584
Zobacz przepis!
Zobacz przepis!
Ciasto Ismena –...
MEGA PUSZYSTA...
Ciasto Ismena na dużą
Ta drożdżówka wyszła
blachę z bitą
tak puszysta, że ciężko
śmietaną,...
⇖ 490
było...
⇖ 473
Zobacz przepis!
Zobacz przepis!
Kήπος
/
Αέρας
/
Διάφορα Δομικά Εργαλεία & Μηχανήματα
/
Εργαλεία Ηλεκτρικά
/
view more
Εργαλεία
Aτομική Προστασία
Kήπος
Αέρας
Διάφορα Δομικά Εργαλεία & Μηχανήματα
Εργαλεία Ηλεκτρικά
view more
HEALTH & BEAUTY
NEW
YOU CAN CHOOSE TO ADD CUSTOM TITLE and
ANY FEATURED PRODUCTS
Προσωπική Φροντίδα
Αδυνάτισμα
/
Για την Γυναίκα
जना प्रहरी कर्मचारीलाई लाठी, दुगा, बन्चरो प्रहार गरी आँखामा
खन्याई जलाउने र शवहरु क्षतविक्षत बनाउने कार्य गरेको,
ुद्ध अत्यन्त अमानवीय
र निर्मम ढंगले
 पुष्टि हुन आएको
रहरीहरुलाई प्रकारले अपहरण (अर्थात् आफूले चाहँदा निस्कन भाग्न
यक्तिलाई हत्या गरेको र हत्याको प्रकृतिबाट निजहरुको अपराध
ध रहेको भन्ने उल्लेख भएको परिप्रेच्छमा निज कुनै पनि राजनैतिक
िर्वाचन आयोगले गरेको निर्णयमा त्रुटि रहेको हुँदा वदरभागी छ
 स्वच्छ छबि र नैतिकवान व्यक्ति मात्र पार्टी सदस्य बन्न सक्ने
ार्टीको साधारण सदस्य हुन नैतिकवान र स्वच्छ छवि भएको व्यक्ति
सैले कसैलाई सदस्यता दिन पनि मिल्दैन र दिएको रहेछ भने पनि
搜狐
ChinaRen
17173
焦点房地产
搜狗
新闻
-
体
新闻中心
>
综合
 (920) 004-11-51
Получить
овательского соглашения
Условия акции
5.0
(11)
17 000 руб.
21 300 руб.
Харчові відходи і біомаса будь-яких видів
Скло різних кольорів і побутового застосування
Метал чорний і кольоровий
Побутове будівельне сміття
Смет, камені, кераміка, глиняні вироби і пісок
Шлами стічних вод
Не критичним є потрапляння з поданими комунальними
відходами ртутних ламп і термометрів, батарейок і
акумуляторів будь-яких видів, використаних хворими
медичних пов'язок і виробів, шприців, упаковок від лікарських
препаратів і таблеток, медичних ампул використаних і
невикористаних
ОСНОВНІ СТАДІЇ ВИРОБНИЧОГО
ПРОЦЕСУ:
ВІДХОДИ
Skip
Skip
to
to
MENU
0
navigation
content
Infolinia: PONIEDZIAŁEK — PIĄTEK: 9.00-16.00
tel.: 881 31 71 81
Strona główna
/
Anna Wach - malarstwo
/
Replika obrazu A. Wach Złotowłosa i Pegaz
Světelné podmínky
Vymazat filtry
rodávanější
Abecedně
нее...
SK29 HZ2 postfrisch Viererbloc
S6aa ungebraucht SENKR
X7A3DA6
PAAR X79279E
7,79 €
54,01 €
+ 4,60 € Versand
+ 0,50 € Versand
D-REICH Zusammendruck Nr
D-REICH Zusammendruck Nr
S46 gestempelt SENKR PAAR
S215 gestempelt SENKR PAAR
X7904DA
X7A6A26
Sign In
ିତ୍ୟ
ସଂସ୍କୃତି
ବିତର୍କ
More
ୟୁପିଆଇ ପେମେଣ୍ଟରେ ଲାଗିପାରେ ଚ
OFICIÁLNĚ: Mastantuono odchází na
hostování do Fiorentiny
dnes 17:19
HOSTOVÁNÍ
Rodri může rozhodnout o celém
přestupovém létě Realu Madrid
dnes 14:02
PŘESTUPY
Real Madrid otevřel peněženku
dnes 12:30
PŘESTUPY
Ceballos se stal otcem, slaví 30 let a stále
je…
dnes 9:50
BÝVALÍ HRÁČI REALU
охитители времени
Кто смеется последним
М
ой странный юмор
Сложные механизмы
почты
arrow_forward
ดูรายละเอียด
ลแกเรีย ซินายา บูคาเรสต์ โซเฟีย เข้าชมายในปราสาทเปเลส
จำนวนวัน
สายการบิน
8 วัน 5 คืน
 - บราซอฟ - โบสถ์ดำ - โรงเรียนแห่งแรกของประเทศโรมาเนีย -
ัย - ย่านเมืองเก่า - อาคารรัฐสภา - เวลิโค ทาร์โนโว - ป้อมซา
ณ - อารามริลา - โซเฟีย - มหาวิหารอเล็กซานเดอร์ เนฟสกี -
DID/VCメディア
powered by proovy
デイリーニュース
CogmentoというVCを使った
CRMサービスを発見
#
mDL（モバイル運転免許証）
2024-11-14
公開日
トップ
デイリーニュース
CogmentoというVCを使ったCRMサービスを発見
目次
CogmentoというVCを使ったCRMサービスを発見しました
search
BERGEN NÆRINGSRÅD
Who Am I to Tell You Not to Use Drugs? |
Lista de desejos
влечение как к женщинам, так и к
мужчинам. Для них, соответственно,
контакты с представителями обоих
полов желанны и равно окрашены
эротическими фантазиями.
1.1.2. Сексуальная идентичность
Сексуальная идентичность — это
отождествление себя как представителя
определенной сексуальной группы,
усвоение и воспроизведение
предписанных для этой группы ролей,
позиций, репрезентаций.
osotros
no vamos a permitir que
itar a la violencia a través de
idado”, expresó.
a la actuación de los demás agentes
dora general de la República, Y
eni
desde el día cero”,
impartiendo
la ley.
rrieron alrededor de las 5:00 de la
· · ·
### Work order
Write out the listing once more, matching it exactly.

### Expected answer
584
Zobacz przepis!
Zobacz przepis!
Ciasto Ismena –...
MEGA PUSZYSTA...
Ciasto Ismena na dużą
Ta drożdżówka wyszła
blachę z bitą
tak puszysta, że ciężko
śmietaną,...
⇖ 490
było...
⇖ 473
Zobacz przepis!
Zobacz przepis!
Kήπος
/
Αέρας
/
Διάφορα Δομικά Εργαλεία & Μηχανήματα
/
Εργαλεία Ηλεκτρικά
/
view more
Εργαλεία
Aτομική Προστασία
Kήπος
Αέρας
Διάφορα Δομικά Εργαλεία & Μηχανήματα
Εργαλεία Ηλεκτρικά
view more
HEALTH & BEAUTY
NEW
YOU CAN CHOOSE TO ADD CUSTOM TITLE and
ANY FEATURED PRODUCTS
Προσωπική Φροντίδα
Αδυνάτισμα
/
Για την Γυναίκα
जना प्रहरी कर्मचारीलाई लाठी, दुगा, बन्चरो प्रहार गरी आँखामा
खन्याई जलाउने र शवहरु क्षतविक्षत बनाउने कार्य गरेको,
ुद्ध अत्यन्त अमानवीय
र निर्मम ढंगले
 पुष्टि हुन आएको
रहरीहरुलाई प्रकारले अपहरण (अर्थात् आफूले चाहँदा निस्कन भाग्न
यक्तिलाई हत्या गरेको र हत्याको प्रकृतिबाट निजहरुको अपराध
ध रहेको भन्ने उल्लेख भएको परिप्रेच्छमा निज कुनै पनि राजनैतिक
िर्वाचन आयोगले गरेको निर्णयमा त्रुटि रहेको हुँदा वदरभागी छ
 स्वच्छ छबि र नैतिकवान व्यक्ति मात्र पार्टी सदस्य बन्न सक्ने
ार्टीको साधारण सदस्य हुन नैतिकवान र स्वच्छ छवि भएको व्यक्ति
सैले कसैलाई सदस्यता दिन पनि मिल्दैन र दिएको रहेछ भने पनि
搜狐
ChinaRen
17173
焦点房地产
搜狗
新闻
-
体
新闻中心
>
综合
 (920) 004-11-51
Получить
овательского соглашения
Условия акции
5.0
(11)
17 000 руб.
21 300 руб.
Харчові відходи і біомаса будь-яких видів
Скло різних кольорів і побутового застосування
Метал чорний і кольоровий
Побутове будівельне сміття
Смет, камені, кераміка, глиняні вироби і пісок
Шлами стічних вод
Не критичним є потрапляння з поданими комунальними
відходами ртутних ламп і термометрів, батарейок і
акумуляторів будь-яких видів, використаних хворими
медичних пов'язок і виробів, шприців, упаковок від лікарських
препаратів і таблеток, медичних ампул використаних і
невикористаних
ОСНОВНІ СТАДІЇ ВИРОБНИЧОГО
ПРОЦЕСУ:
ВІДХОДИ
Skip
Skip
to
to
MENU
0
navigation
content
Infolinia: PONIEDZIAŁEK — PIĄTEK: 9.00-16.00
tel.: 881 31 71 81
Strona główna
/
Anna Wach - malarstwo
/
Replika obrazu A. Wach Złotowłosa i Pegaz
Světelné podmínky
Vymazat filtry
rodávanější
Abecedně
нее...
SK29 HZ2 postfrisch Viererbloc
S6aa ungebraucht SENKR
X7A3DA6
PAAR X79279E
7,79 €
54,01 €
+ 4,60 € Versand
+ 0,50 € Versand
D-REICH Zusammendruck Nr
D-REICH Zusammendruck Nr
S46 gestempelt SENKR PAAR
S215 gestempelt SENKR PAAR
X7904DA
X7A6A26
Sign In
ିତ୍ୟ
ସଂସ୍କୃତି
ବିତର୍କ
More
ୟୁପିଆଇ ପେମେଣ୍ଟରେ ଲାଗିପାରେ ଚ
OFICIÁLNĚ: Mastantuono odchází na
hostování do Fiorentiny
dnes 17:19
HOSTOVÁNÍ
Rodri může rozhodnout o celém
přestupovém létě Realu Madrid
dnes 14:02
PŘESTUPY
Real Madrid otevřel peněženku
dnes 12:30
PŘESTUPY
Ceballos se stal otcem, slaví 30 let a stále
je…
dnes 9:50
BÝVALÍ HRÁČI REALU
охитители времени
Кто смеется последним
М
ой странный юмор
Сложные механизмы
почты
arrow_forward
ดูรายละเอียด
ลแกเรีย ซินายา บูคาเรสต์ โซเฟีย เข้าชมายในปราสาทเปเลส
จำนวนวัน
สายการบิน
8 วัน 5 คืน
 - บราซอฟ - โบสถ์ดำ - โรงเรียนแห่งแรกของประเทศโรมาเนีย -
ัย - ย่านเมืองเก่า - อาคารรัฐสภา - เวลิโค ทาร์โนโว - ป้อมซา
ณ - อารามริลา - โซเฟีย - มหาวิหารอเล็กซานเดอร์ เนฟสกี -
DID/VCメディア
powered by proovy
デイリーニュース
CogmentoというVCを使った
CRMサービスを発見
#
mDL（モバイル運転免許証）
2024-11-14
公開日
トップ
デイリーニュース
CogmentoというVCを使ったCRMサービスを発見
目次
CogmentoというVCを使ったCRMサービスを発見しました
search
BERGEN NÆRINGSRÅD
Who Am I to Tell You Not to Use Drugs? |
Lista de desejos
влечение как к женщинам, так и к
мужчинам. Для них, соответственно,
контакты с представителями обоих
полов желанны и равно окрашены
эротическими фантазиями.
1.1.2. Сексуальная идентичность
Сексуальная идентичность — это
отождествление себя как представителя
определенной сексуальной группы,
усвоение и воспроизведение
предписанных для этой группы ролей,
позиций, репрезентаций.
osotros
no vamos a permitir que
itar a la violencia a través de
idado”, expresó.
a la actuación de los demás agentes
dora general de la República, Y
eni
desde el día cero”,
impartiendo
la ley.
rrieron alrededor de las 5:00 de la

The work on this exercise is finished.